● TASK INSTRUCTIONS: Starting at the line with "Pura Pulaki sendiri" and going on through the line with "macam alat perkakas", reproduce each line in the records below exactly and nothing more.

● DATASET EXTRACT:
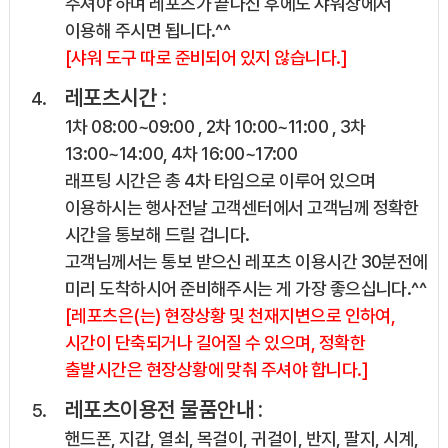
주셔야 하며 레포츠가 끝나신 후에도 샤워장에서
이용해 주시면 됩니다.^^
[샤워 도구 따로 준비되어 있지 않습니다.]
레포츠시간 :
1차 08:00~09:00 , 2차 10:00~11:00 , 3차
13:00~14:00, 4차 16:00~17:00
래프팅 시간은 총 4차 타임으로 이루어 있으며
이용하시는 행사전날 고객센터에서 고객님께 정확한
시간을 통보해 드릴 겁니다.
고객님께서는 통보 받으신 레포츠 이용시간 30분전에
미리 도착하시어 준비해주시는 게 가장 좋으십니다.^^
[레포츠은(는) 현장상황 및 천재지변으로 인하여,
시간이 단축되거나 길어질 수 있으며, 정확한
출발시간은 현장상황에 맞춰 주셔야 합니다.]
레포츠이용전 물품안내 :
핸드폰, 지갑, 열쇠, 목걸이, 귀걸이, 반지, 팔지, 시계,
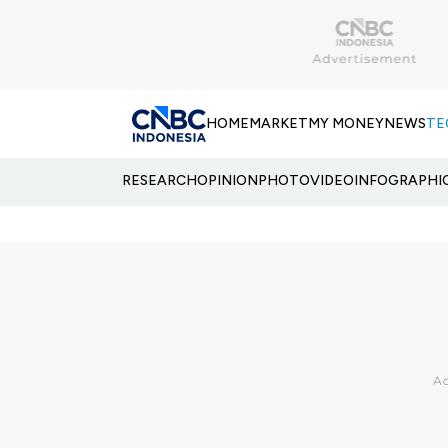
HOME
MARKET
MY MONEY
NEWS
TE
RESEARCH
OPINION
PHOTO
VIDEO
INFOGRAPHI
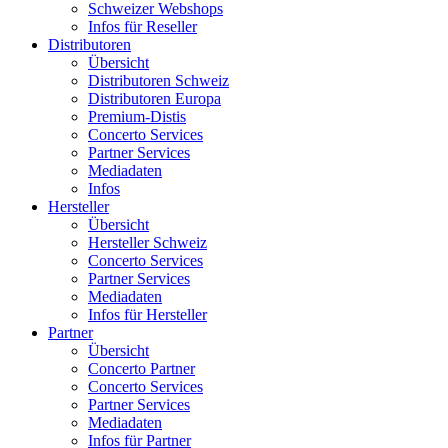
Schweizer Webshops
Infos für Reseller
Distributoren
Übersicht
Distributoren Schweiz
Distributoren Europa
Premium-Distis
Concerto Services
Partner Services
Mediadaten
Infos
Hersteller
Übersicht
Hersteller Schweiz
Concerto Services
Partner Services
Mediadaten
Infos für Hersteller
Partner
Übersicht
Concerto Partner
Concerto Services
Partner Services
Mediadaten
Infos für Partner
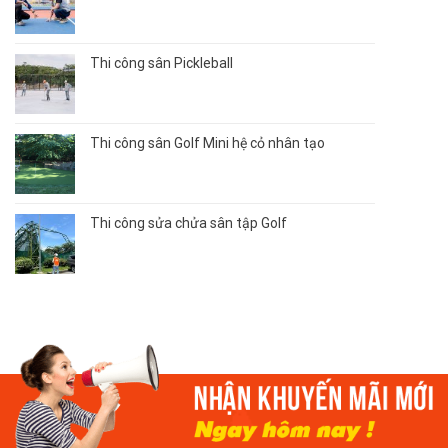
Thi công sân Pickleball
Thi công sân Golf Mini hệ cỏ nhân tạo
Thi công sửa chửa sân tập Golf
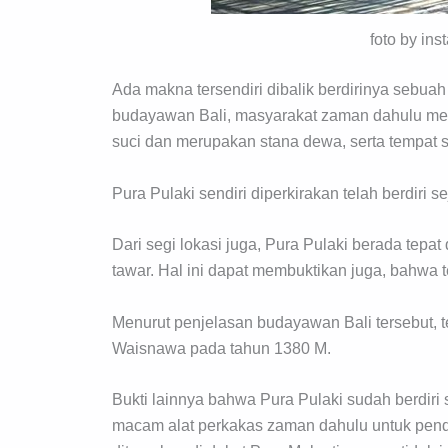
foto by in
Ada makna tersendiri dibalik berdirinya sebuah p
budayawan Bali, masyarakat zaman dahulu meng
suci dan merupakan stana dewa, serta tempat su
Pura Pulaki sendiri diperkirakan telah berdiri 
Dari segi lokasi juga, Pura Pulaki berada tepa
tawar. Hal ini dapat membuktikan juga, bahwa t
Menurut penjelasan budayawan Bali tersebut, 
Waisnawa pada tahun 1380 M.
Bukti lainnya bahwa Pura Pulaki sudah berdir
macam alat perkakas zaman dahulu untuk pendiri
--
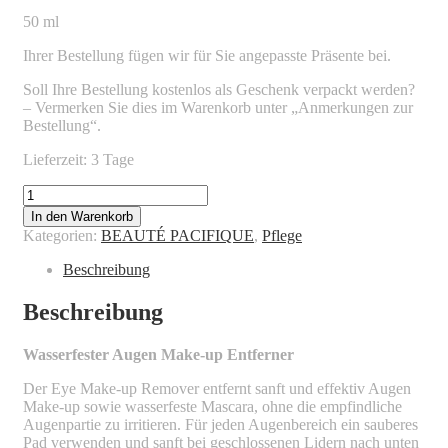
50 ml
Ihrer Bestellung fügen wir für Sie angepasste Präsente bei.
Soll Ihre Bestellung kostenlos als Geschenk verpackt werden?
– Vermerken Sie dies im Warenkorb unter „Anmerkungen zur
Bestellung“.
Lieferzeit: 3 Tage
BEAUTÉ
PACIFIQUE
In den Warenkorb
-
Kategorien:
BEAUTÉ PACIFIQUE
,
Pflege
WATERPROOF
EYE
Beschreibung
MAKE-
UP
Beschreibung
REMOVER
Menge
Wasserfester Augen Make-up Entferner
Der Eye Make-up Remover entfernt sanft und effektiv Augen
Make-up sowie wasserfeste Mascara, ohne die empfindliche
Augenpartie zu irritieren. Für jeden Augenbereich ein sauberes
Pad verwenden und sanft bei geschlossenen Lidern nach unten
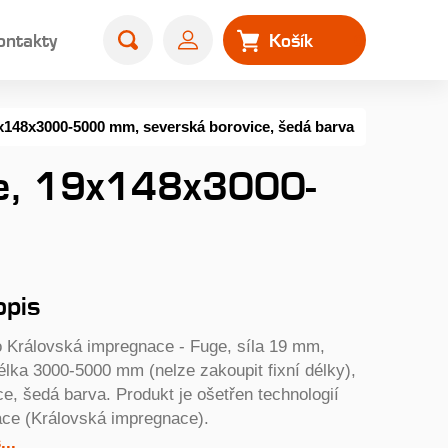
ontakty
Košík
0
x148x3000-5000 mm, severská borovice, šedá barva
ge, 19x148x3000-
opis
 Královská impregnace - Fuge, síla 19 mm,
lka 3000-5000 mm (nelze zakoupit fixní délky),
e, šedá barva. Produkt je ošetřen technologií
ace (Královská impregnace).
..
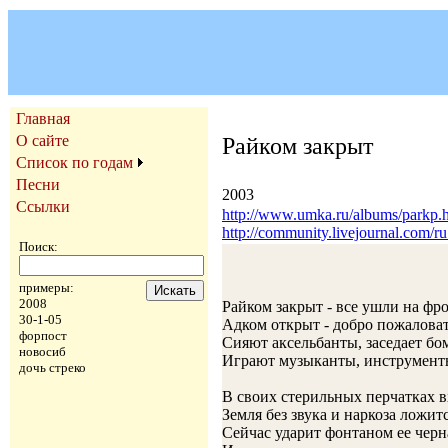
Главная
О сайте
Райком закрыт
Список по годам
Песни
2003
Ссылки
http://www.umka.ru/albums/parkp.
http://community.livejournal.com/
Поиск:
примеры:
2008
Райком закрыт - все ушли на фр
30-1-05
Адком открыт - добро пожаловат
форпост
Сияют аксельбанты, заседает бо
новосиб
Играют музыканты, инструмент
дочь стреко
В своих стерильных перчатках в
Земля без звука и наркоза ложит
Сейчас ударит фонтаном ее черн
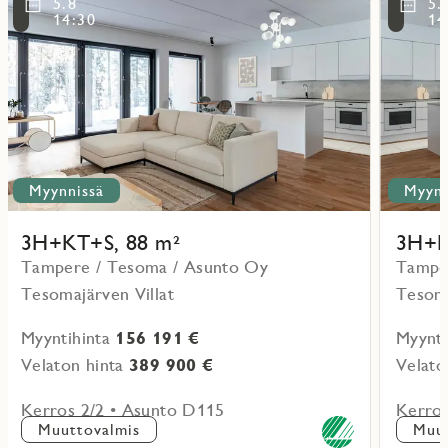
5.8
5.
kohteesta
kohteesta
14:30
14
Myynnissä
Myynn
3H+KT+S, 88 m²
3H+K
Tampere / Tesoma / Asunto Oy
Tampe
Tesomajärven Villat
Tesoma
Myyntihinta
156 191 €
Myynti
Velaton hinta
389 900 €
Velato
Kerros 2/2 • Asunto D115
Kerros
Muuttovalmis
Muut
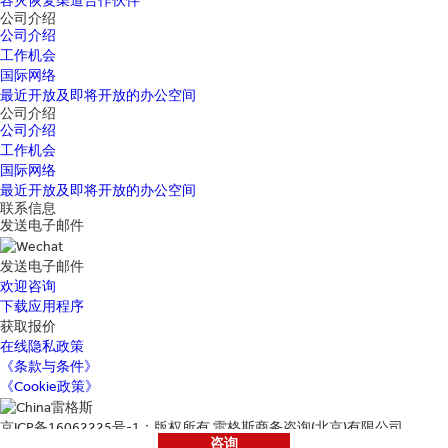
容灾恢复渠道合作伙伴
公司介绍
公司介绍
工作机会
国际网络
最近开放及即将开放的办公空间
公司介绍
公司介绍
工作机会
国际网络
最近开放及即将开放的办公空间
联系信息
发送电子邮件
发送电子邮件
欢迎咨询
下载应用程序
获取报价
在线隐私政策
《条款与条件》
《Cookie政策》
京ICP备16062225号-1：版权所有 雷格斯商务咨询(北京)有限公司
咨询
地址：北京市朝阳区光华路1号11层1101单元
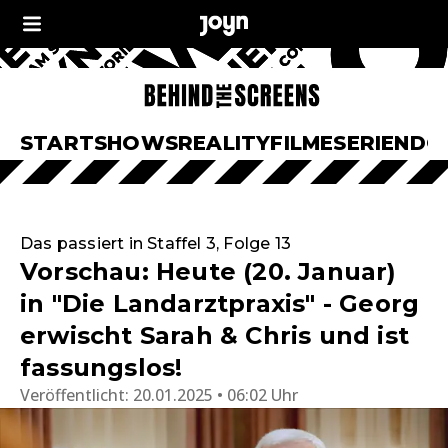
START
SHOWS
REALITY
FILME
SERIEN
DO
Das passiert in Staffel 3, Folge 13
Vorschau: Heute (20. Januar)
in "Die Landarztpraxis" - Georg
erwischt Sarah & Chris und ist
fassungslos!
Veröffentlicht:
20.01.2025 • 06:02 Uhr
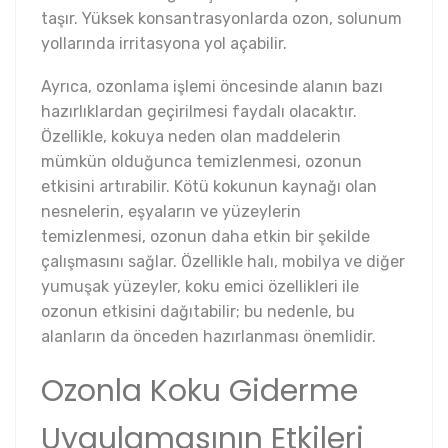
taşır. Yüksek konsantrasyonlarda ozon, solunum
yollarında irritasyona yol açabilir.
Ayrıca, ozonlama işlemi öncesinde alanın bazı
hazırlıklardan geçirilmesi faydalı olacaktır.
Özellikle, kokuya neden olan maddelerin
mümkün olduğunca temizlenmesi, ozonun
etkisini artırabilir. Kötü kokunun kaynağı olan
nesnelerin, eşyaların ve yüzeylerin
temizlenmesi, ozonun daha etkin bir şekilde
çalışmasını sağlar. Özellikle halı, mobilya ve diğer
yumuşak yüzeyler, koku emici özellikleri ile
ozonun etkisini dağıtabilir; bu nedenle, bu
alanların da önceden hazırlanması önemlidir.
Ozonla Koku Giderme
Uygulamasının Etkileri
==
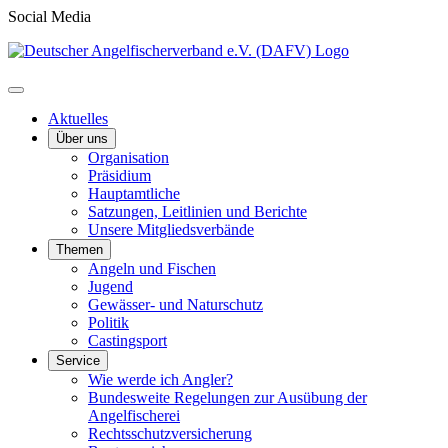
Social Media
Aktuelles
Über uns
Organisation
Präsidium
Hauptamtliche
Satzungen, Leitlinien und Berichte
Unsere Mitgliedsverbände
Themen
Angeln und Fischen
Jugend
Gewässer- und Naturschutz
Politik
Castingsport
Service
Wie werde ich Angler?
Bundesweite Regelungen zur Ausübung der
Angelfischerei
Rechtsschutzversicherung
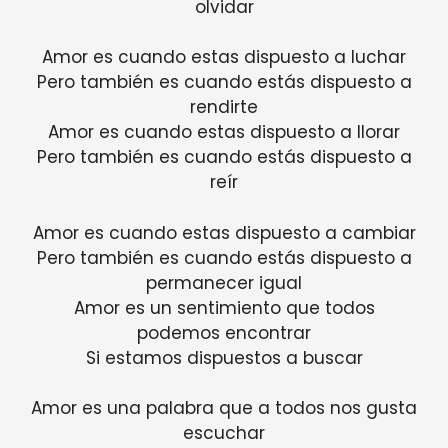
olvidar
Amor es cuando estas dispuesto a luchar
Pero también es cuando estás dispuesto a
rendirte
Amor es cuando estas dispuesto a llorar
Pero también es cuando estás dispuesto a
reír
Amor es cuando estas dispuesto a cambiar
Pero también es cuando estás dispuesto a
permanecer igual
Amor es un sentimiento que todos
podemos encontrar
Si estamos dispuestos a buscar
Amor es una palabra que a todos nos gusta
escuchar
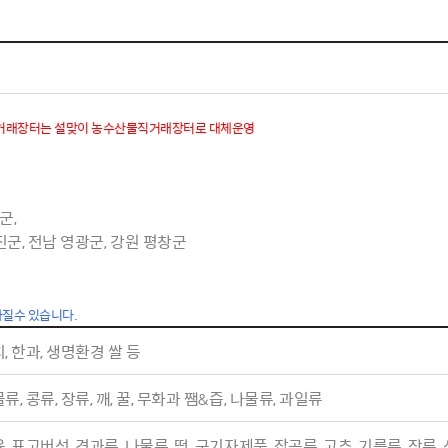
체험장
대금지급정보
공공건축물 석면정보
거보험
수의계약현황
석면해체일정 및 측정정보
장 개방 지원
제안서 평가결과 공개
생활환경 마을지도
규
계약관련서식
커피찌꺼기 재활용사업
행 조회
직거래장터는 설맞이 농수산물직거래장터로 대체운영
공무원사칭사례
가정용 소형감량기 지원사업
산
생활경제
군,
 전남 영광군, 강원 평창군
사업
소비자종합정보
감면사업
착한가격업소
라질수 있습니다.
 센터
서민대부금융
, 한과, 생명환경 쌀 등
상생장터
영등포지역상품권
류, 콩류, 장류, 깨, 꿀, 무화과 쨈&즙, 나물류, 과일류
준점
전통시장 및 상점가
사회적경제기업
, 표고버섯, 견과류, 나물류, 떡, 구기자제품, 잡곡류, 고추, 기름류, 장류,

● TASK ANSWER:
Pura Pulaki sendiri diperkirakan telah berdiri 
Dari segi lokasi juga, Pura Pulaki berada tepa
tawar. Hal ini dapat membuktikan juga, bahwa t
Menurut penjelasan budayawan Bali tersebut, 
Waisnawa pada tahun 1380 M.
Bukti lainnya bahwa Pura Pulaki sudah berdir
macam alat perkakas zaman dahulu untuk pendiri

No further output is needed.